Die dem Ersturteil somit anhaftende, zum Nachteil des Angeklagten unterlaufene unrichtige Gesetzesanwendung war daher nach § 290 Abs. 1 StPO von Amts wegen wie im Spruch zu beheben, ohne daß auf das Vorbringen des Angeklagten in seiner Nichtigkeitsbeschwerde einzugehen war.

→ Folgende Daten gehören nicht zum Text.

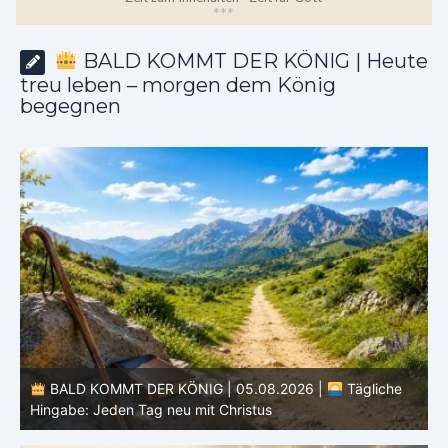
*
*
*
BALD KOMMT DER KÖNIG | Heute
treu leben – morgen dem König
begegnen
BALD KOMMT DER KÖNIG | 04.08.2026 |
Lasst eure
Lichter brennen: Wachsamkeit im Alltag
H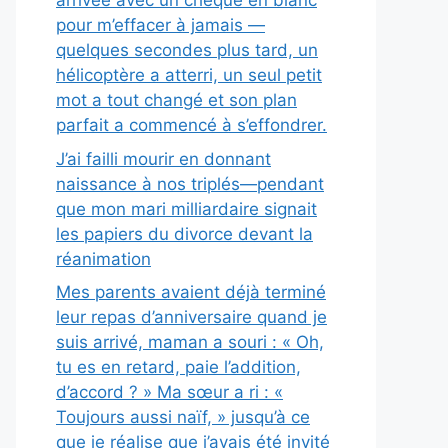
arrivée avec un chèque en blanc
pour m’effacer à jamais —
quelques secondes plus tard, un
hélicoptère a atterri, un seul petit
mot a tout changé et son plan
parfait a commencé à s’effondrer.
J’ai failli mourir en donnant
naissance à nos triplés—pendant
que mon mari milliardaire signait
les papiers du divorce devant la
réanimation
Mes parents avaient déjà terminé
leur repas d’anniversaire quand je
suis arrivé, maman a souri : « Oh,
tu es en retard, paie l’addition,
d’accord ? » Ma sœur a ri : «
Toujours aussi naïf, » jusqu’à ce
que je réalise que j’avais été invité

Bei der erforderlich gewordenen Strafneubemessung wertete der Oberste Gerichtshof die einschlägigen Vorstrafen und den raschen Rückfall während der Strafhaft als erschwerend, als mildernd hingegen die ungünstigen Familien- und Erziehungsverhältnisse, aus welchen der Angeklagte stammt, sowie den Umstand, daß die Tat beim Versuch geblieben ist.

Ausgehend von diesen besonderen Strafzumessungsgründen und unter Berücksichtigung der allgemeinen Grundsätze für die Strafbemessung erachtete der Oberste Gerichtshof eine Freiheitsstrafe in dem aus dem Spruch ersichtlichen Ausmaß als tatschuld- und täterpersönlichkeitsgerecht.

Mit seiner Nichtigkeitsbeschwerde und mit seiner Berufung war der Angeklagte auf die getroffene Sachentscheidung zu verweisen. Die Kostenentscheidung fußt auf den bezogenen Gesetzesstellen.